The first step to disappearing is thinking it through.
It’s acknowledging and understanding your reasons. Identifying what it is you’re running from. Realising the consequences of disappearing.
This is a difficult step. It makes you face what exactly it is that’s leaving you feeling trapped and in need of escape. It’s acknowledging that something in your life is wrong and shouldn’t be there. This step is as far as some people get.
This step is the one that psychs people out. They realise that those things they’re trying to run away from can be solved…or pretend that they can to avoid the disappearance entirely. The other component that chases people away is the admin of it all. To disappear entirely is a lot of work. It means losing touch with everyone and stalking off alone for as long as you may require. While some people pull a temporary disappearing act, some vanish forever.
Often, I’ve wished for the effortless disappearance.

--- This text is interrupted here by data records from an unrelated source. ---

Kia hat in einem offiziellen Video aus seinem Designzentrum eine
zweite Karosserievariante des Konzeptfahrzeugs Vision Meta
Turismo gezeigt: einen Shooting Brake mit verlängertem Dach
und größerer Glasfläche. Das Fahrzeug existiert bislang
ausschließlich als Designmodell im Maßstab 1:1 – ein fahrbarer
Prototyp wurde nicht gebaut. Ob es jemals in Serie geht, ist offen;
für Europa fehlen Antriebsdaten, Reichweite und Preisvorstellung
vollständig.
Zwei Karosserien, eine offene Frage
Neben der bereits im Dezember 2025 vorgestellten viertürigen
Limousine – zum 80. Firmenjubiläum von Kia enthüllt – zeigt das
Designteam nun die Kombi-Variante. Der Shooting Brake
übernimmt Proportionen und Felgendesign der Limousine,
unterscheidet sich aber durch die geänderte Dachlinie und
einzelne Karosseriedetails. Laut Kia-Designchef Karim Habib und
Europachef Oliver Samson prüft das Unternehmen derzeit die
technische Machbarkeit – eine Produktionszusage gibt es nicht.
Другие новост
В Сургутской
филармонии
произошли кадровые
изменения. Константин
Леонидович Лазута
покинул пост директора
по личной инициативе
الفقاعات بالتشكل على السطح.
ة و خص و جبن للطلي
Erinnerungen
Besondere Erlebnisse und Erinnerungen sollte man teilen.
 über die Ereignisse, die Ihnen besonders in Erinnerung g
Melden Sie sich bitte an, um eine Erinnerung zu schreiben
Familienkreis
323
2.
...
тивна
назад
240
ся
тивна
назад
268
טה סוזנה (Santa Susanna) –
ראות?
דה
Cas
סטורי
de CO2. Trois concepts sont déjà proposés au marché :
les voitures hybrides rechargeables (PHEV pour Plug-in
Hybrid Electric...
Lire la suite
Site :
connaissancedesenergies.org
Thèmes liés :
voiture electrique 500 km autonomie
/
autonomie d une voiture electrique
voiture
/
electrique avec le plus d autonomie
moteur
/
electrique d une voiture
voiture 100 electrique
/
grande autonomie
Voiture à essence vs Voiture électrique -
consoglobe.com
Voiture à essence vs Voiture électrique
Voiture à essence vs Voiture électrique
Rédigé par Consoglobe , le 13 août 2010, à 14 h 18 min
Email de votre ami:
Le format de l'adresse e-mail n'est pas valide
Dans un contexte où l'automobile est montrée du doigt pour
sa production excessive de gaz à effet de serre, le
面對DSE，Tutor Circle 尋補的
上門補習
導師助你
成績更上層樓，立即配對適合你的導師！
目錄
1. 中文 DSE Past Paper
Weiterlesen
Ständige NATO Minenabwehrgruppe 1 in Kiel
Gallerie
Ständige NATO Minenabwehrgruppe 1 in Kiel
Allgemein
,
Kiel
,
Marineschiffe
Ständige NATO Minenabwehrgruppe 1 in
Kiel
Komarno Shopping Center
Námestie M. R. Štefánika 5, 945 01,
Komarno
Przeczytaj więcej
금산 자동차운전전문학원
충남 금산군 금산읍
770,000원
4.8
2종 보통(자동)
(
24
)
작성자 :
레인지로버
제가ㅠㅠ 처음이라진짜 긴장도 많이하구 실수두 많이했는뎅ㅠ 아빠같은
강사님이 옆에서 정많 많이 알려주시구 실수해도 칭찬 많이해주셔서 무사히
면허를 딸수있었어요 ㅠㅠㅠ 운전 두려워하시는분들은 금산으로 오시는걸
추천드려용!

To become as ethereal and as slight as smoke, to fade away into mist and slip between the cracks, never noticed and never seen again. I hope to become so tiny that no one even sees me when I walk in a room and no one noticed when I walk out. I dream of absolute insignificance. But the moment I feel it, I drown.
A disappearing act is not a ‘run away’. Not for me. I run away when I’m scared or overwhelmed. I disappear when I am finished.
A disappearing act is all that sits on my mind too much of the time now.
Though I, myself, have never passed Step One, I fear it won’t be much longer until I vanish completely.